Riverside Indonesian Fellowship
Published by Stanley Pouw in 2019 · 3 November 2019

Let us talk about the doctrine of divine redemption. If you read Psalm 19, the final statement of Psalm 19 is, “O Lord, our rock and our Redeemer.” Many places in the Psalms, God is referred to as Redeemer. Psalm 78:35 calls Him the high God who is Israel’s rock and Redeemer. It was Job who, in the midst of his horrific situation, said, “I know that my Redeemer lives.”

Even at the end of Luke, redemption comes back as a very important theme. The apostle Paul wrote of our God and Savior Christ Jesus who gave Himself for us that He might redeem us. Peter said we were not redeemed with silver and gold and precious stones but with the precious blood of Jesus Christ, the spotless Lamb. And in Revelation 5, we find around the throne of God all the saints singing a new song of redemption.

So the doctrine of redemption is at the heart of what salvation really is. We started with the perseverance of the saints; which means that if you’re saved, it is forever. And our eternal salvation is predicated upon eternal election, the sovereign choice of God in eternity past.

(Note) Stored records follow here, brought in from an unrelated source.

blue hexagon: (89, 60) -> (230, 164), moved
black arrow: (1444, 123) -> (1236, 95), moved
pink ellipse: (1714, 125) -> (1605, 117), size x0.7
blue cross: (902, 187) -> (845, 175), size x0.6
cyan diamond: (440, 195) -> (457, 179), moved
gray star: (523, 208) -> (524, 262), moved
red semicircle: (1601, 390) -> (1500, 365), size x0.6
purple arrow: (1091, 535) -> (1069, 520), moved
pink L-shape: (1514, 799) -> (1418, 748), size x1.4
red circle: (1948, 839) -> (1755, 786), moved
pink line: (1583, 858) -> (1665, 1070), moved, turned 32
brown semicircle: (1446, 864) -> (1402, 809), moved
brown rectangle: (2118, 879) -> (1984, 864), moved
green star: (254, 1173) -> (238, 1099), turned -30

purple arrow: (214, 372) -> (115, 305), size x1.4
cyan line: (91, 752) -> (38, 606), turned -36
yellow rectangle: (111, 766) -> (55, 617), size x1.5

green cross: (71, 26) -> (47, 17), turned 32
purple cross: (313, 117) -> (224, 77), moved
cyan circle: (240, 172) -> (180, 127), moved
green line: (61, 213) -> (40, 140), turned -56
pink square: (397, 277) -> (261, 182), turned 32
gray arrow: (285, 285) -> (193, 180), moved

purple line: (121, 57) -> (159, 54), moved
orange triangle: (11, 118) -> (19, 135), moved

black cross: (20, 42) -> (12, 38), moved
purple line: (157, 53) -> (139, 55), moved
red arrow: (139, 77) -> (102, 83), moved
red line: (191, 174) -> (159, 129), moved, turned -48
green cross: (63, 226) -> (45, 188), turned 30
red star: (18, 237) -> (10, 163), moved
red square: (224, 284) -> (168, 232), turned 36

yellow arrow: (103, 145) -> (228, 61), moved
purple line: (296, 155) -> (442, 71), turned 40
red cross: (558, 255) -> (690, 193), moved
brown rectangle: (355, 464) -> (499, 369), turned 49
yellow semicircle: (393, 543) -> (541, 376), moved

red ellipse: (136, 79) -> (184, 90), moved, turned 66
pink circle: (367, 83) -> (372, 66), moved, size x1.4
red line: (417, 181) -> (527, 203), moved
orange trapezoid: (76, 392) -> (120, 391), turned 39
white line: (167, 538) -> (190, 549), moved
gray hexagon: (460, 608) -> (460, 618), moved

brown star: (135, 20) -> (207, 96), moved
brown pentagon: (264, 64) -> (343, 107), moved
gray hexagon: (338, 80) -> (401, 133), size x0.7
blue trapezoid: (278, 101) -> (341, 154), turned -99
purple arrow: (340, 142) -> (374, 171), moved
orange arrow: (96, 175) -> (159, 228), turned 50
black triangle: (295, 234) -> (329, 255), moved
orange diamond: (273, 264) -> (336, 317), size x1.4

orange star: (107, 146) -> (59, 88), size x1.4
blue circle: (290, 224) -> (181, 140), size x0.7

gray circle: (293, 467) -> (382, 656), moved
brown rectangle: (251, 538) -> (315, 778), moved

We saw that sovereign election and irresistible grace are necessary for salvation because of man’s total depravity.

In other words, man is absolute unable to save himself or make any contribution to his own salvation. We saw, then, that if God had predetermined who He would save, if God had chosen to awaken certain sinners to salvation, it was for them that He provided, in fact, an actual atonement so that Jesus really died to pay in full the price for the sins of those who would believe.

We also looked at the doctrine of divine love. Behind it all, God so loved us. It is that divine love that led to that divine election. That divine election led to our absolute inability to save ourselves. That divine election led to providing an actual atonement which is, in fact, to be understood as a redemption of sinners. When we are saved we have been redeemed by God.

Ephesians 1 tells us beginning in verse 4, “God in love, 5 having predestined us to adoption as sons by Jesus Christ to Himself, according to the good pleasure of His will, 6 to the praise of the glory of His grace, by which He made us accepted in the Beloved. 7 In Him we have redemption through His blood, the forgiveness of sins, according to the riches of His grace 8 which He made to abound toward us.”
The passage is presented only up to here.